Brief:
Images are not part of the copy; write out the rest of the data exactly as given.

Source material:
.....

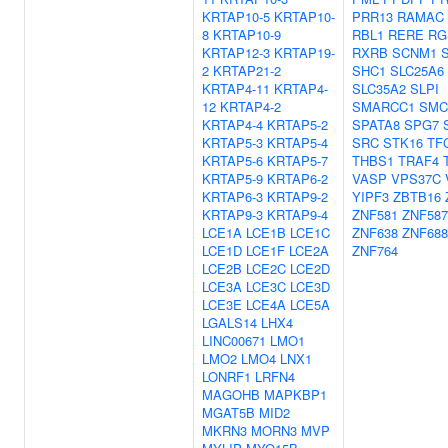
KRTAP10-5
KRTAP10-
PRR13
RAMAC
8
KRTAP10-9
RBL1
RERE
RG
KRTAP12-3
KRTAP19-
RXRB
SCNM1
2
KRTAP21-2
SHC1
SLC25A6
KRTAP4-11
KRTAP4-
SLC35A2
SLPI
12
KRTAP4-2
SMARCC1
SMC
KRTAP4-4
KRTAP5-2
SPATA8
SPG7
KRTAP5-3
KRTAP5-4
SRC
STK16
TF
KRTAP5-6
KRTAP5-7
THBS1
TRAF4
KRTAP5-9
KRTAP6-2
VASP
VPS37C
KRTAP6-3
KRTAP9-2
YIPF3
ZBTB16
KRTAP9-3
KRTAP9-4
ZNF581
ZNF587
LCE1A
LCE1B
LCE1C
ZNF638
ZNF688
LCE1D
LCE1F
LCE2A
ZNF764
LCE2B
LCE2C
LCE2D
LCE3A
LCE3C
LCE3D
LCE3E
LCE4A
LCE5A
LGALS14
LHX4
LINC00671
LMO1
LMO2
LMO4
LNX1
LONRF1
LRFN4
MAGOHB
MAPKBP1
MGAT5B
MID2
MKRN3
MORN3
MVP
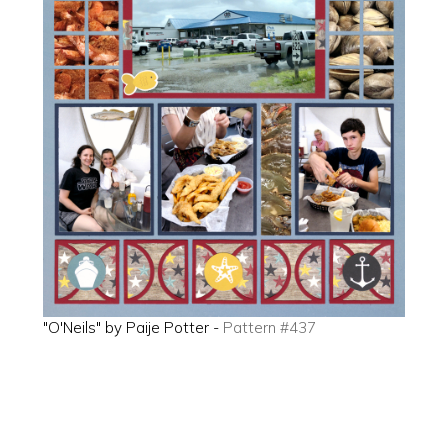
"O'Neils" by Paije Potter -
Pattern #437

.....

Output for this exercise:
KRTAP10-5
KRTAP10-
PRR13
RAMAC
8
KRTAP10-9
RBL1
RERE
RG
KRTAP12-3
KRTAP19-
RXRB
SCNM1
2
KRTAP21-2
SHC1
SLC25A6
KRTAP4-11
KRTAP4-
SLC35A2
SLPI
12
KRTAP4-2
SMARCC1
SMC
KRTAP4-4
KRTAP5-2
SPATA8
SPG7
KRTAP5-3
KRTAP5-4
SRC
STK16
TF
KRTAP5-6
KRTAP5-7
THBS1
TRAF4
KRTAP5-9
KRTAP6-2
VASP
VPS37C
KRTAP6-3
KRTAP9-2
YIPF3
ZBTB16
KRTAP9-3
KRTAP9-4
ZNF581
ZNF587
LCE1A
LCE1B
LCE1C
ZNF638
ZNF688
LCE1D
LCE1F
LCE2A
ZNF764
LCE2B
LCE2C
LCE2D
LCE3A
LCE3C
LCE3D
LCE3E
LCE4A
LCE5A
LGALS14
LHX4
LINC00671
LMO1
LMO2
LMO4
LNX1
LONRF1
LRFN4
MAGOHB
MAPKBP1
MGAT5B
MID2
MKRN3
MORN3
MVP
"O'Neils" by Paije Potter -
Pattern #437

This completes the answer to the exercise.